Dalam Islam, kepemilikan terhadap tanah sama dengan kepemilikan benda-benda lainnya. Dia bisa digolongkan ke dalam kepemilikan individu, umum, atau negara. Tergantung dari karakteristik tanah itu sendiri. Jika tanah itu berupa perairan, hutan, area savafa, dan terkandung di dalamnya cadangan SDA yang berlimpah maka tanah itu akan menjadi milik umum. Tidak bisa dikuasai oleh individu baik warga domestik ataupun asing. Sementara tanah milik negara adalah tanah yang di atasnya ada fasilitas negara atau pun diproteksi oleh negara maka tanah itu menjadi milik negara.

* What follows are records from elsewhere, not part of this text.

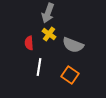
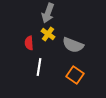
yellow cross: moved 1 px left
orange square: moved 5 px right
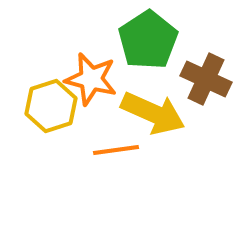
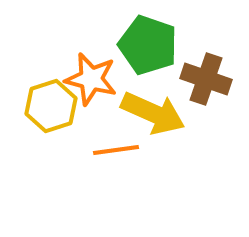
green pentagon: moved 5 px down; rotated 20 degrees counterclockwise
brown cross: rotated 6 degrees counterclockwise
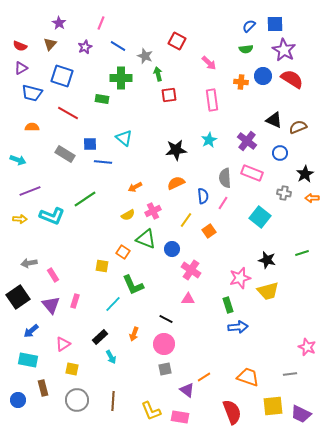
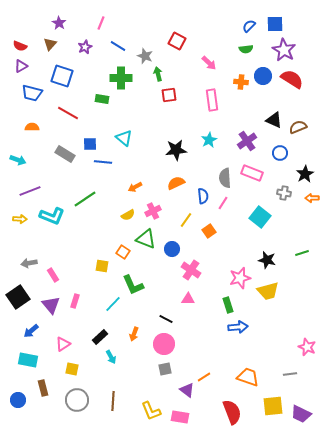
purple triangle at (21, 68): moved 2 px up
purple cross at (247, 141): rotated 18 degrees clockwise
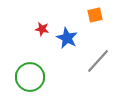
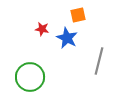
orange square: moved 17 px left
gray line: moved 1 px right; rotated 28 degrees counterclockwise
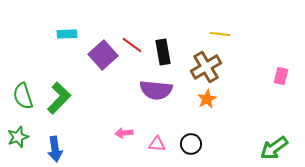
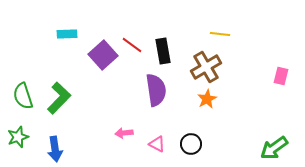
black rectangle: moved 1 px up
purple semicircle: rotated 104 degrees counterclockwise
pink triangle: rotated 24 degrees clockwise
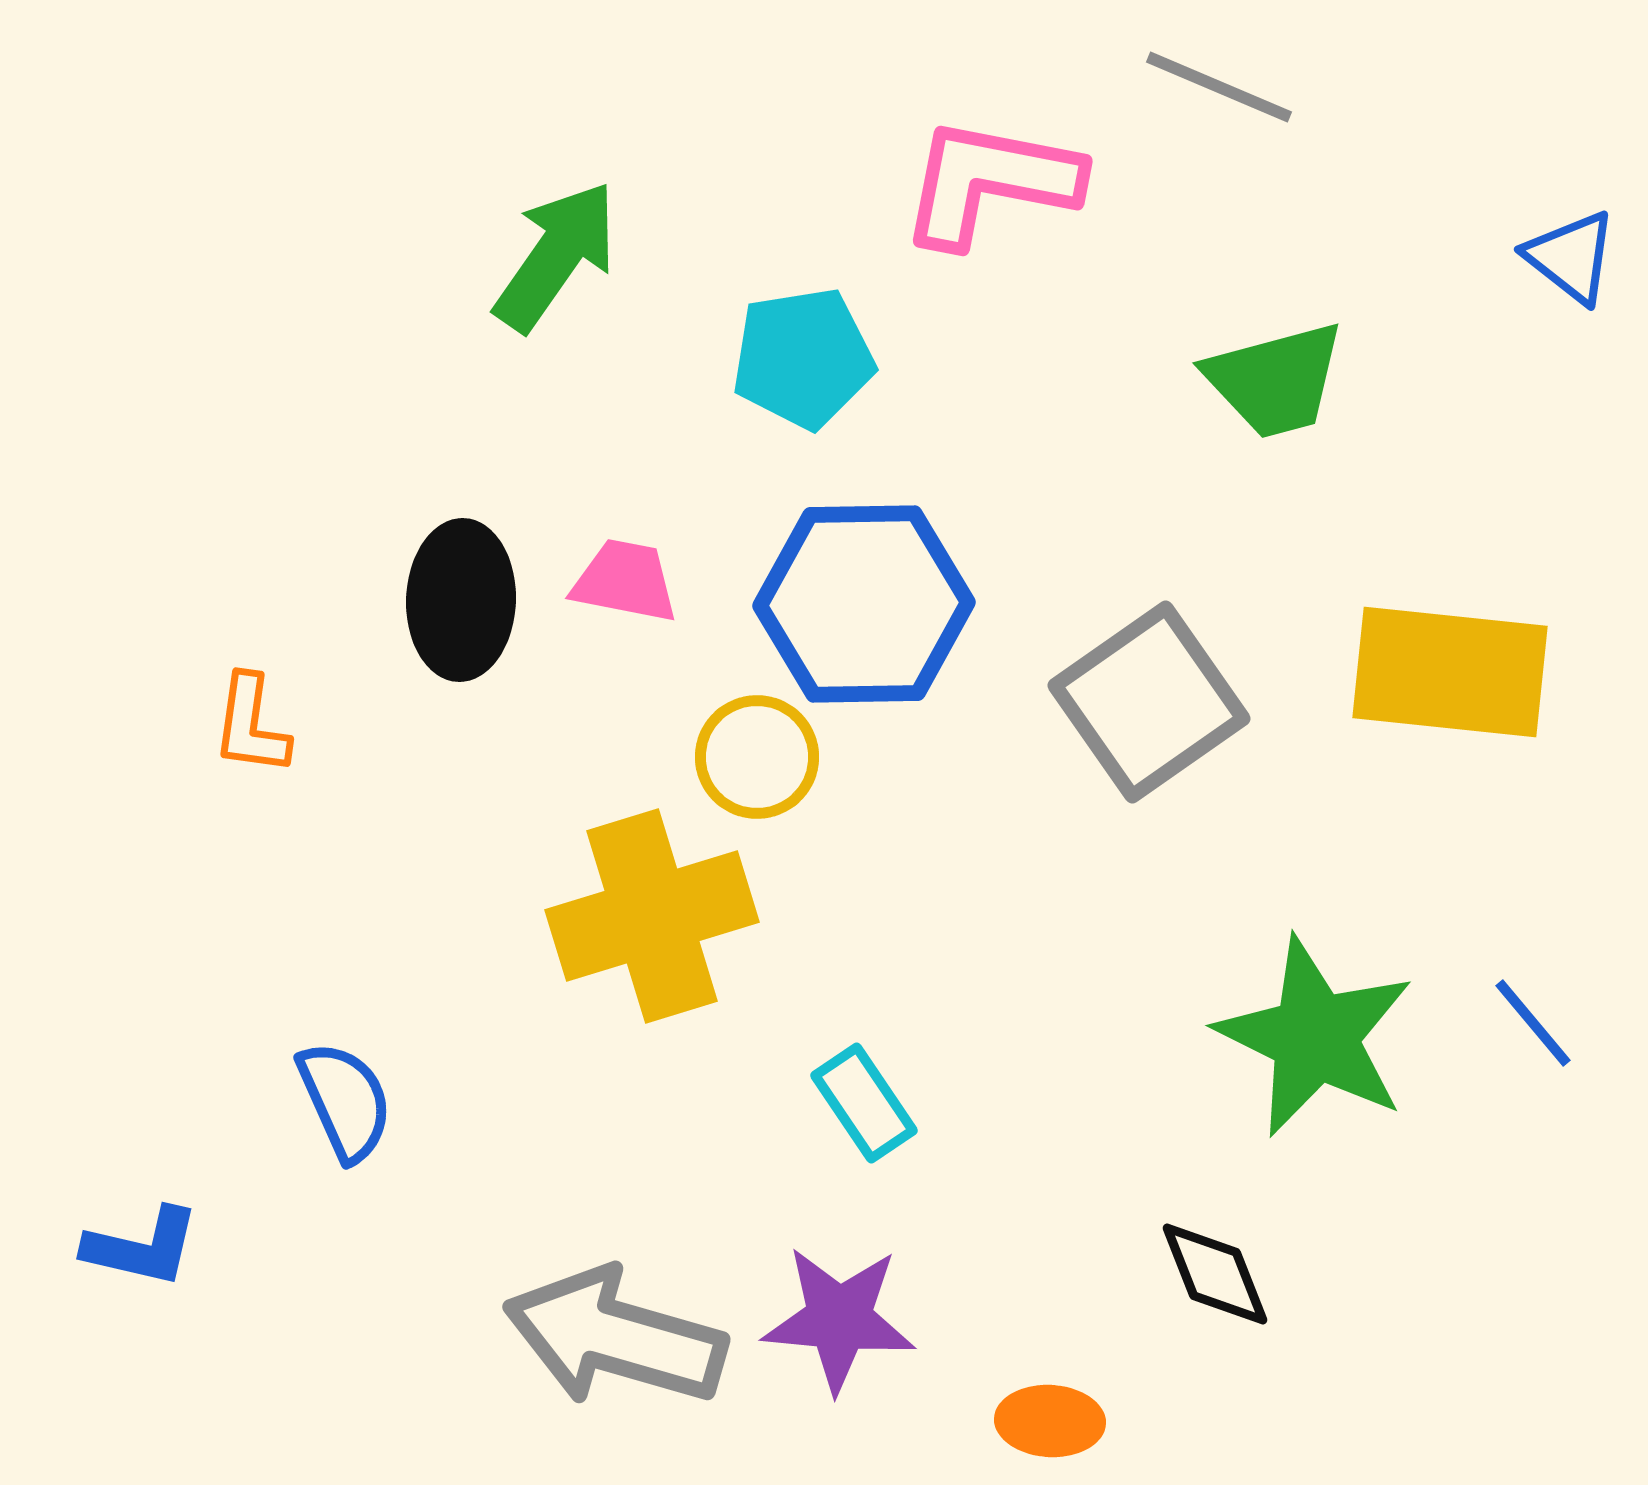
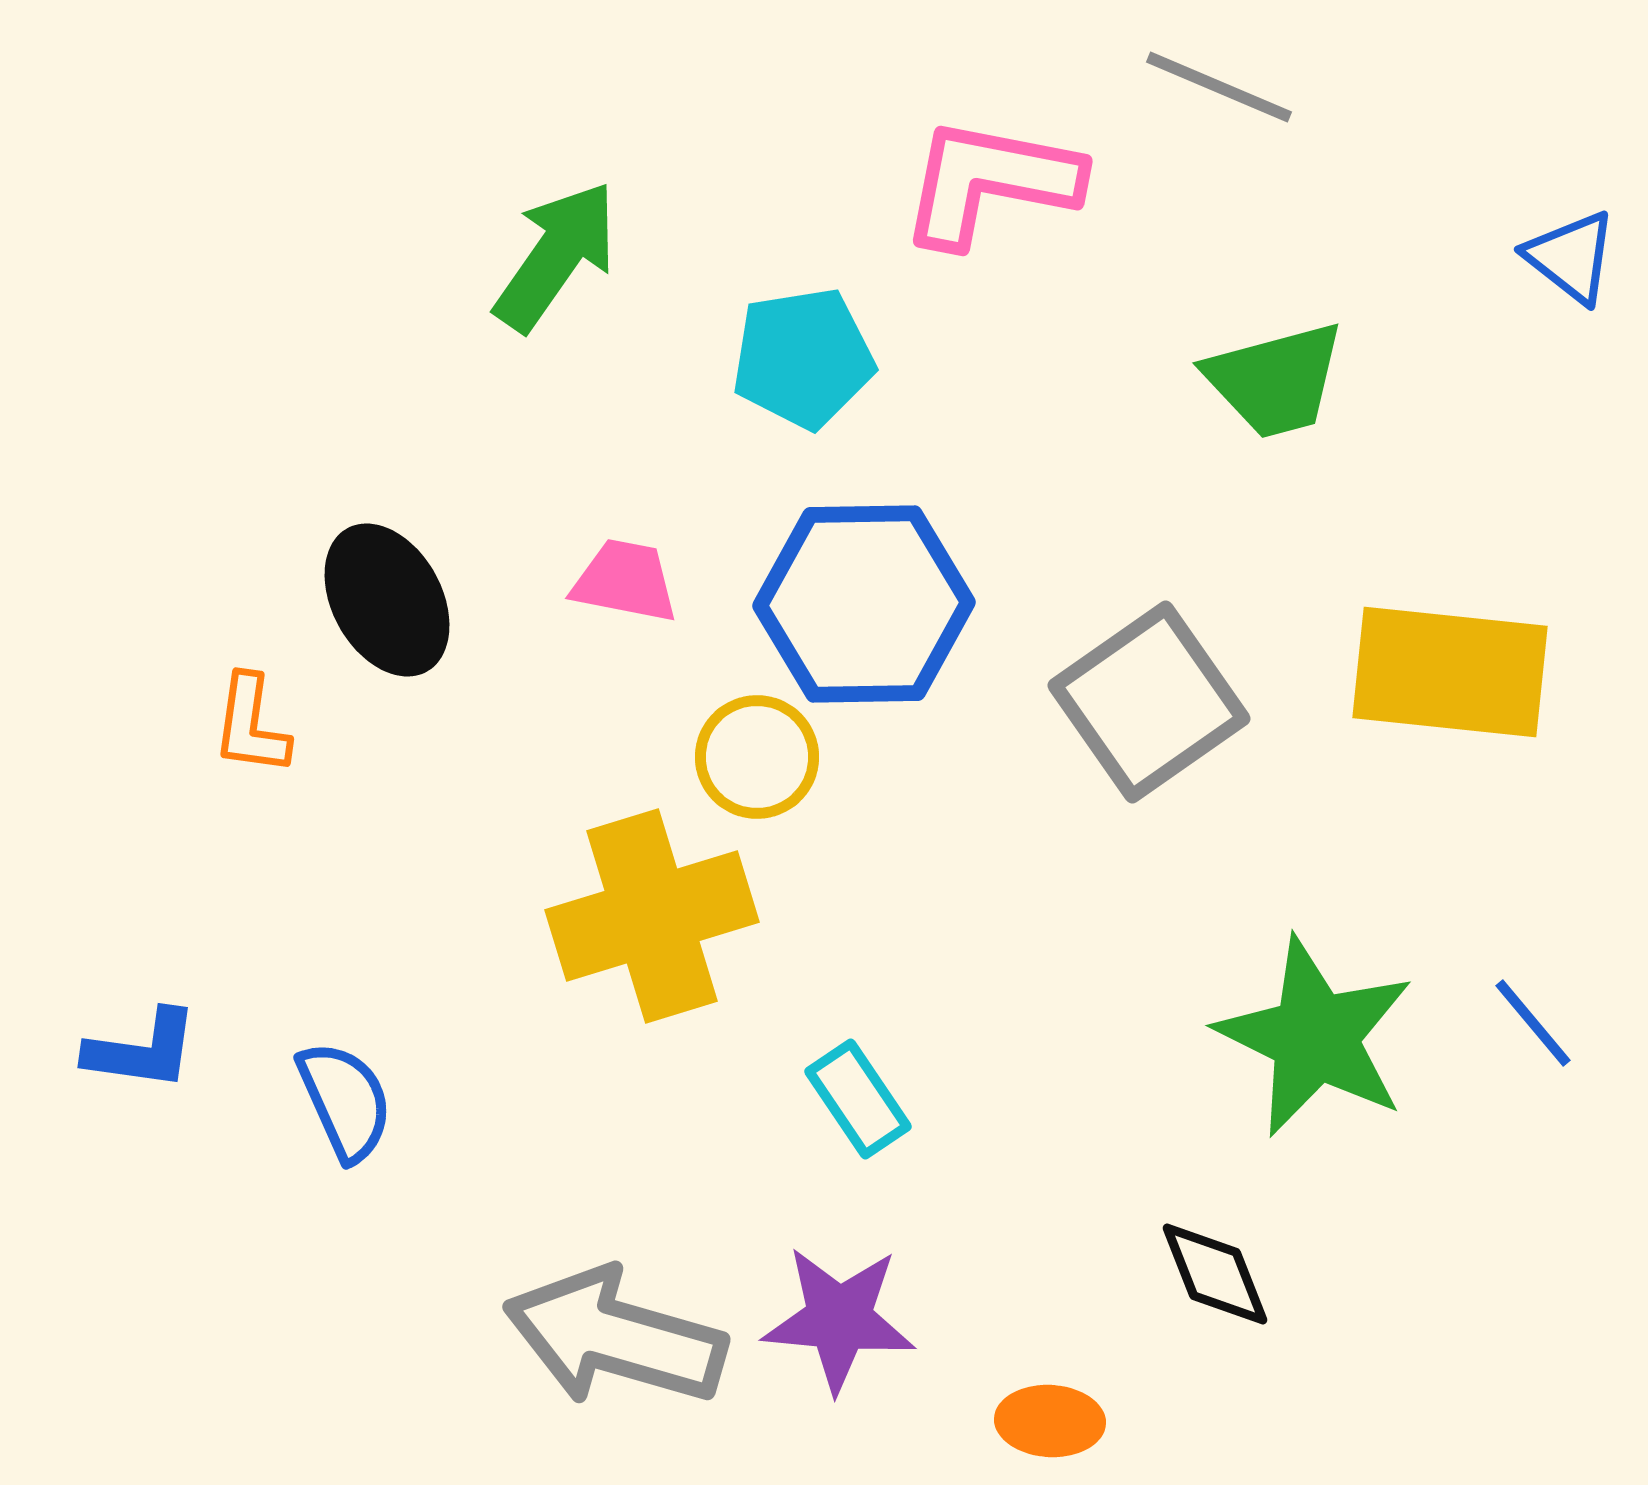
black ellipse: moved 74 px left; rotated 31 degrees counterclockwise
cyan rectangle: moved 6 px left, 4 px up
blue L-shape: moved 197 px up; rotated 5 degrees counterclockwise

Individu tentu saja bisa memiliki tanah untuk berbagai tujuan tertentu. Cara individu memiliki tanah dalam Islam bermacam-macam. Dalam Islam selain dengan cara berjual beli, waris, dan hibah dari seseorang ada cara yang unik bagi seseorang bisa memiliki tanah. Cara itu adalah menghidupkan tanah mati, memagari, dan pemberian dari negara.
Ketiga cara memiliki tanah itu didasarkan pada hadis Rasulullah saw. tentang menghidupkan tanah mati, Rasulullah saw. bersabda, “Barangsiapa yang menghidupkan tanah mati, maka tanah mati itu menjadi miliknya.” (HR.Bukhori). Di hadis lain Rasulullah saw. bersabda, “Barang siapa terlebih dahulu (mengelola atau mengerjakan tanah yang mati) yang belum dimiliki (didahului) oleh seorang muslim, maka tanah itu (menjadi) miliknya.” (HR. Thabrani dalam Al Kabir).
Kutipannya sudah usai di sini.